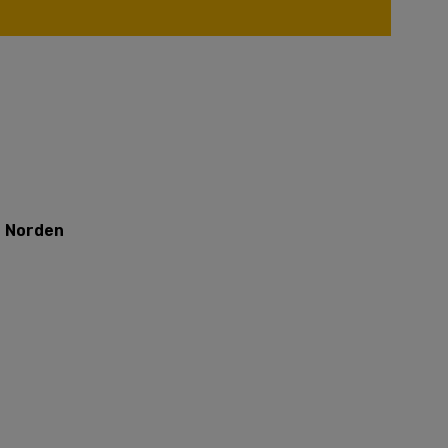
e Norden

· · · ·

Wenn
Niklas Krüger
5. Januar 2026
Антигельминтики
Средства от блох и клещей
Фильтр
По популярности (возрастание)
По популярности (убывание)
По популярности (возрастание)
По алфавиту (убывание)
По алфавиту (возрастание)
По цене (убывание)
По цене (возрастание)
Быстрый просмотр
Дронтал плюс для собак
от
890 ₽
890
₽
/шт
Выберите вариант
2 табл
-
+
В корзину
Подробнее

· · · ·

Activity ::
Lines containing the word "цене" must all be returned from the material above.

Response to the task ::
По цене (убывание)
По цене (возрастание)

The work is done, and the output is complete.